Vietoris-Rips complex homology of a higher degree than the ambient dimension
I have examples for $\ell_2$ distance in $\mathbb{R}^2$.
In particular, take $2n+2$ points at the vertices of a regular polygon of unit radius, and set the distance parameter to be slightly less than $2$ (so that two points are joined by an edge if and only if they are not antipodal).
Here's an image for $n=2$, from this page:
The corresponding simplicial complex is the boundary of the $(n+1)$-dimensional orthoplex (hyper-octahedron), which is homeomorphic to $S^n$ and therefore has a non-trivial $H_n$.
Fun fact: you can take connected sums of these regular polygon examples to realise finite Vietoris-Rips complexes in $\mathbb{R}^2$ with any finitely-supported finite sequence of Betti numbers.
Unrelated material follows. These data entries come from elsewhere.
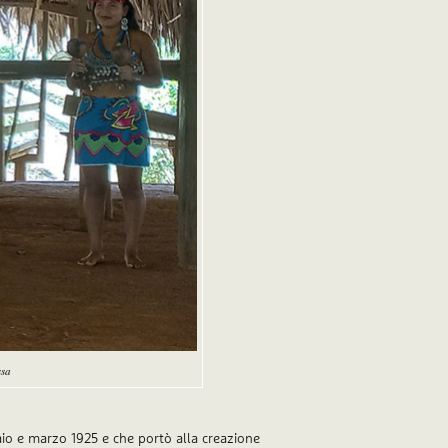
ssa
aio e marzo 1925 e che portò alla creazione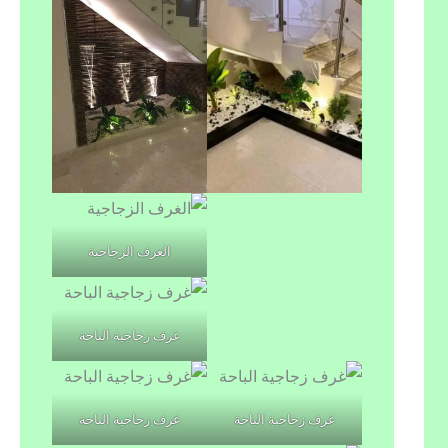
الغرف الزجاجية
غرف زجاجية الباحة
غرف زجاجية الباحة
غرف زجاجية الباحة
I hope to see a nicer proof which works for all $d$ or with the Euclidean distance which is surely of much more interest, but in the meantime, here's something ham-handed showing that the answer is no when $d=2$ and the distance makes $\mathbb{R}^2$ into an injective / hyperconvex metric space; the $\ell_1,\ell_\infty$ distances are examples.
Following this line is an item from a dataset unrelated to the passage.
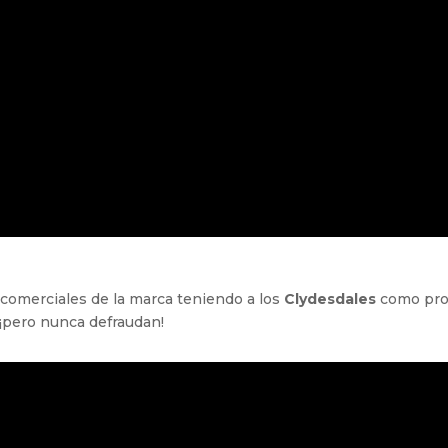
 comerciales de la marca teniendo a los
Clydesdales
como prot
 ¡pero nunca defraudan!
The Vietoris-Rips complex at scale $\epsilon$ for a point set $X$ in $\mathbb{R}^d$ equipped with an injective metric coincides with the Čech complex for a set of balls of radius $\epsilon/2$ centered at the points of $X$. This is homotopy equivalent to the union of those balls, by the nerve lemma. That union of balls is a subspace of $\mathbb{R}^d$, so if we can show that such subspaces cannot have any higher homology, then we win. Unfortunately, there are counterexamples when $d\geq3$ due to Barratt and Milnor.
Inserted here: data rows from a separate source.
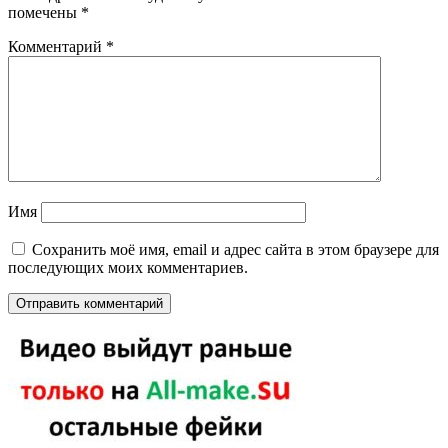
помечены
*
Комментарий
*
Имя
Сохранить моё имя, email и адрес сайта в этом браузере для
последующих моих комментариев.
However, subspaces of $\mathbb{R}^2$ do not have $k$-homology for $k\geq 2$ by the results of Zastrow cited in this question. [Note that the topology induced on $\mathbb{R}^d$ is the same for any metric arising from a norm].
Most likely there are easier ways to show this for unions of $\epsilon/2$-balls in $\mathbb{R}^2$. For instance, if they are all homotopy equivalent to separable 1D metric spaces, then work of Curtis and Fort applies. Or, there could be something hands-on that I'm missing.